J’ai acheté des petites coupelles à l’aéroport d’Istanbul en prévision d’un geste avec l’eau du Jourdain, et une coupelle plus grande, aux couleurs liturgiques du carême, pour l’Eucharistie. Ça m’a occupé pendant l’attente entre deux avions car, partis de Bordeaux à midi après avoir passé tous les contrôles, nous sommes arrivés à 1h du matin à Amman et nous avons trouvé notre lit à 2h. Il est 7 heures et je prends un peu de temps pour refaire mes valises selon les besoins du jour. J’ouvre les rideaux et là, surprise ! je me crois à Wroclaw. Je me frotte les yeux et : oui, il pleut un fin crachin, le plafond de nuages est bas, mais nous sommes bien à Amman. Nous partons droit au sud pour aller au désert jusqu’à après demain matin et même plus car une bonne part de la Jordanie est désertique. Arrêt devant « les 7 piliers de la sagesse » comme les a baptisés sir Laurence, alias Laurence d’Arabie qui a rêvé une nation Arabe pour succéder aux Ottomans et aux Anglais. Nous faisons des sauts de puce sur les plateaux de trois gros 4×4 un peu spartiates. Ici, des hiéroglyphes ; là, un beau paysage … J’ai tellement froid que je finis dans la voiture, à côté d’un chauffeur qui roule sans permis tout en nous montrant son village au loin du haut de ses 20 ans.

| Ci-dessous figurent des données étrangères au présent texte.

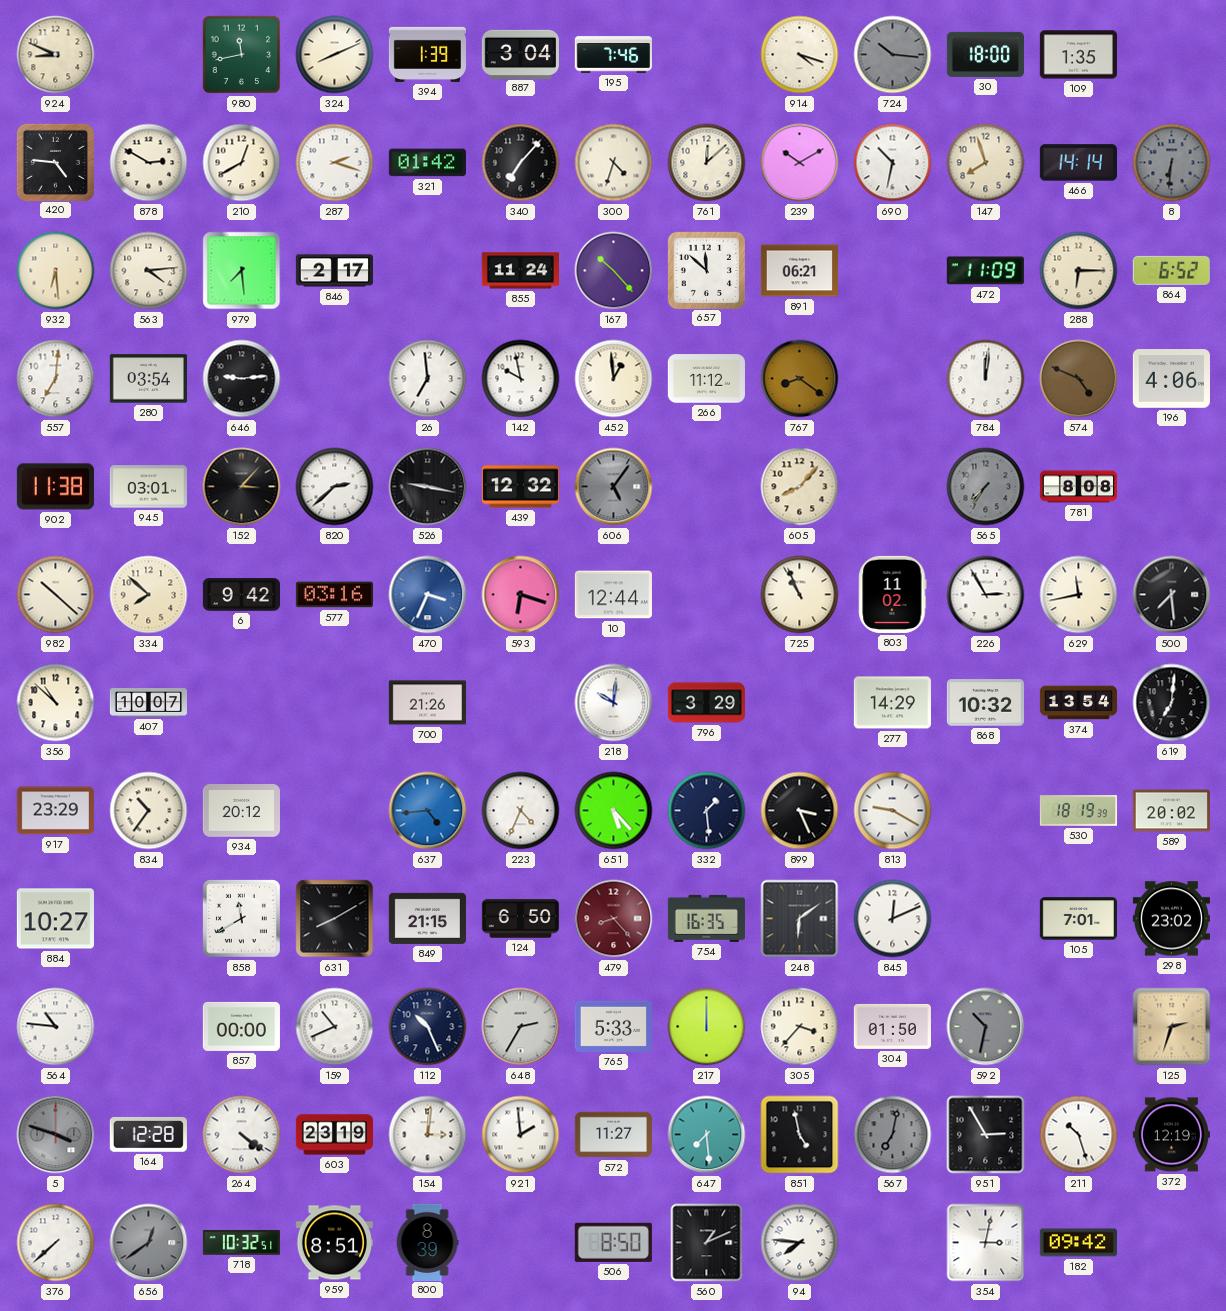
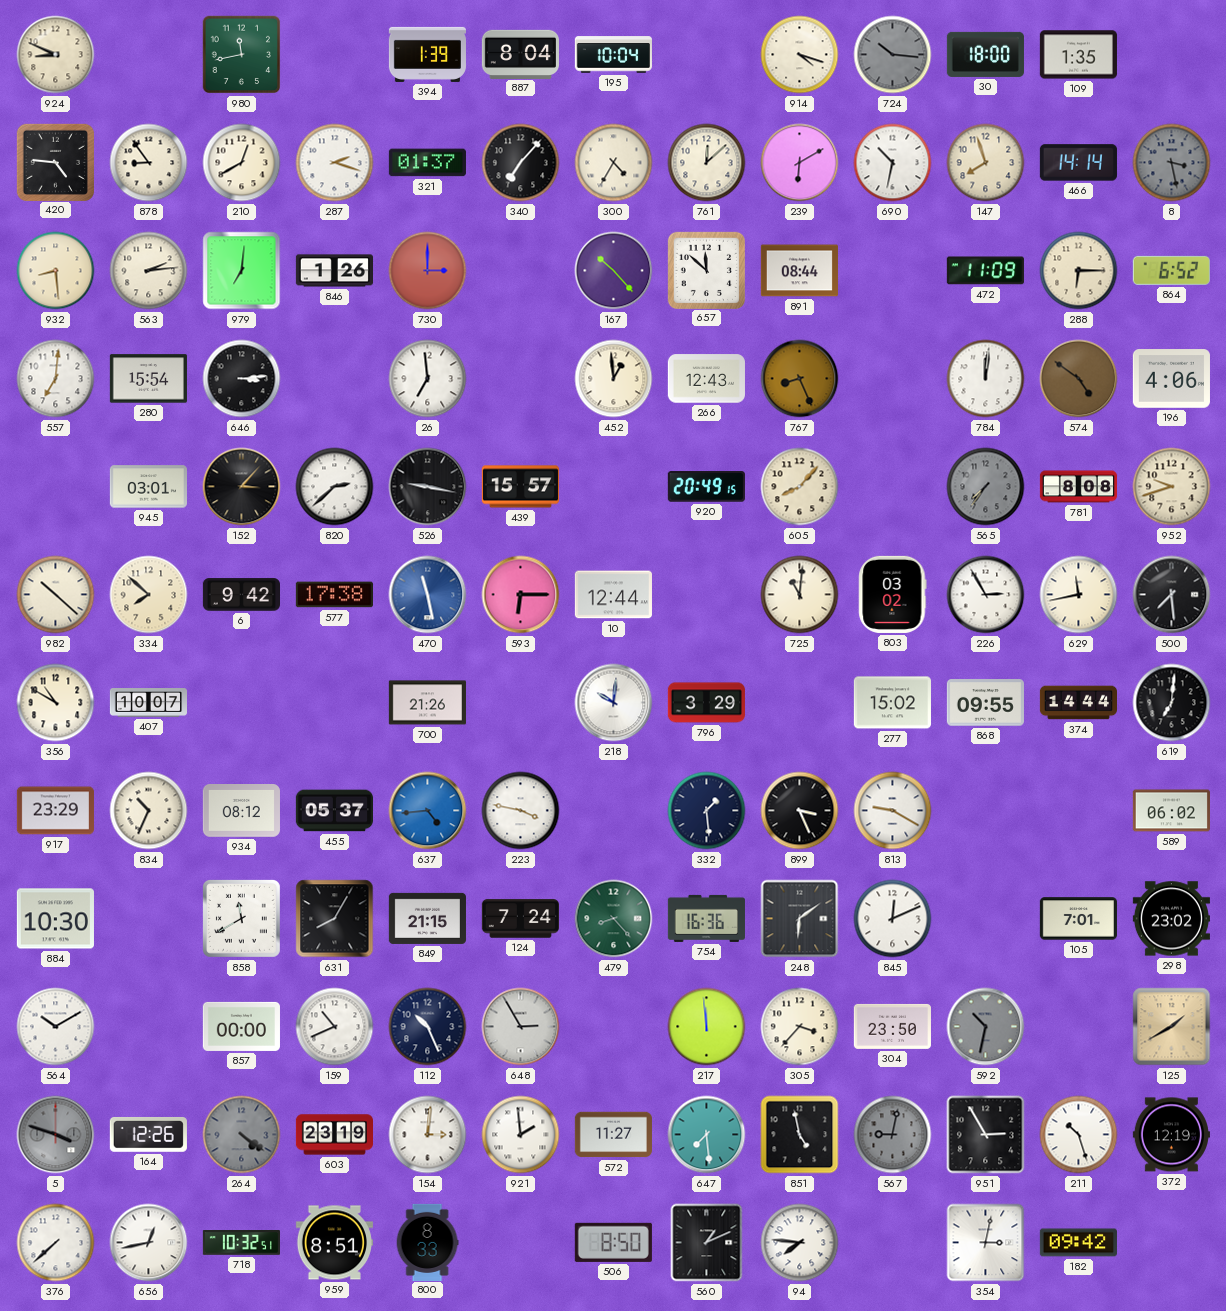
324: 8:11 -> none
887: 3:04 -> 8:04
195: 7:46 -> 10:04
878: 2:50 -> 8:54
321: 01:42 -> 01:37
300: 4:33 -> 4:35
239: 10:10 -> 6:10
8: 6:31 -> 3:28
932: 6:29 -> 8:29
563: 4:14 -> 2:14
979: 7:29 -> 7:01
846: 2:17 -> 1:26
730: none -> 3:00
855: 11:24 -> none
891: 06:21 -> 08:44
280: 03:54 -> 15:54
646: 9:14 -> 3:14
142: 9:58 -> none
266: 11:12 -> 12:43
767: 8:21 -> 8:26
574: 4:49 -> 4:51
902: 11:38 -> none
439: 12:32 -> 15:57
606: 5:06 -> none
920: none -> 20:49
952: none -> 9:42
577: 03:16 -> 17:38
470: 3:34 -> 11:28
593: 6:18 -> 6:15
725: 10:56 -> 11:01
803: 11:02 -> 03:02
356: 10:52 -> 10:50
277: 14:29 -> 15:02
868: 10:32 -> 09:55
374: 13:54 -> 14:44
834: 10:36 -> 10:34
934: 20:12 -> 08:12
455: none -> 05:37
223: 4:34 -> 3:47
651: 5:23 -> none
530: 18:19 -> none
589: 20:02 -> 06:02
884: 10:27 -> 10:30
631: 8:10 -> 8:05
124: 6:50 -> 7:24
479 dial: burgundy -> green
754: 16:35 -> 16:36
564: 10:46 -> 10:10
648: 2:35 -> 2:55
765: 5:33 -> none
217: 12:00 -> 11:59
304: 01:50 -> 23:50
125: 2:33 -> 1:40
164: 12:28 -> 12:26
264 dial: white -> grey
567: 7:02 -> 9:02
656: 12:39 -> 12:43
656 dial: grey -> white
800: 8:39 -> 8:33
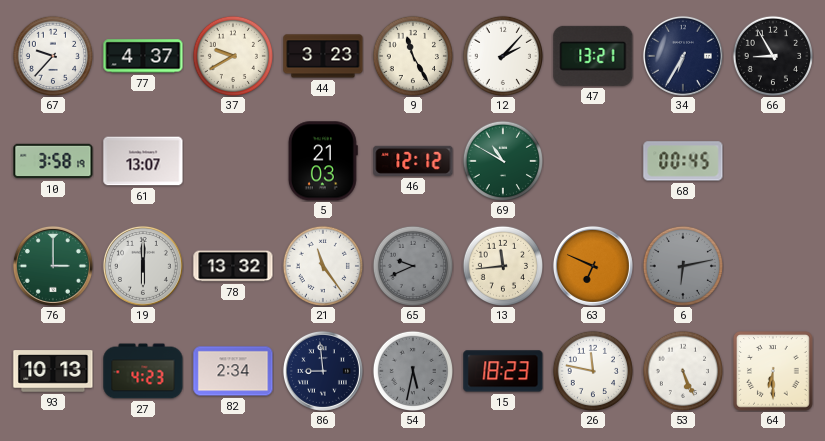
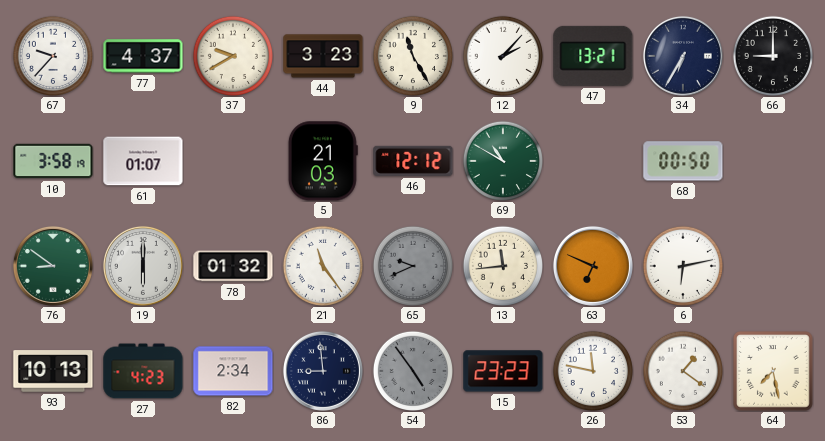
66: 8:55 -> 9:00
61: 13:07 -> 01:07
68: 00:45 -> 00:50
76: 3:00 -> 8:51
78: 13:32 -> 01:32
6 dial: grey -> white
54: 5:32 -> 4:54
15: 18:23 -> 23:23
53: 5:26 -> 1:21
64: 6:30 -> 7:28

« Vous, le gel et le froid, bénissez le Seigneur » Livre de Daniel 3

Je crois que j’ai bien fait de demander de célébrer la messe à l’intérieur. Nous lisons genèse 18, la rencontre d’Abraham visité par trois hommes qui disent « je », sous un chêne dont je me demande s’il n’est pas fantasmé car j’en ai vu peu dans la région. Au début de la célébration je demande à chacun de partager l’événement de la vie d’Abraham qui lui vient à l’esprit. Nous sommes dans un angle de l’immense salle du restaurant. Il fait bon, et nous chantons mal ….       Après un excellent repas fait de plusieurs plats de crudités puis de viandes ou poissons sous forme de buffet, nous fêtons l’anniversaire des deux Bernard du groupe. Mais nous ne trainons pas Demain, Laudes à 6h40

Samedi 8 mars

Pluie fine, brouillard épais sur la route montagneuse et enfin : Petra.

Le jour avançant, le soleil nous éclaire et nous réchauffe. Nous aurons beau temps jusqu’à la fin de notre pèlerinage. Ça aide !

Moïse, intrigué par un buisson qui brûle sans se consumer, a fait un écart pour voir de quoi il s’agissait. Mais les apôtres, eux, restent entre eux, sans changer quoique ce soit après la transfiguration de Jésus en présence de Moïse et d’Elie. Faire un écart par rapport au chemin prévu, se mettre à l’écart pour être tranquille ou pour se mettre à l’écoute du Seigneur, deux significations pour un seul mot, et d’autres significations négatives comme dans la parabole du bon Samaritain en Luc 10, 30-37 où, même si ce n’est pas le même mot, Saint Luc évoque le geste de faire un écart, mais c’est ici pour éviter de se mouiller au service du frère.                              

Quoiqu’il en soit, Jésus se mit à l’écart dans le désert pour y être tenté.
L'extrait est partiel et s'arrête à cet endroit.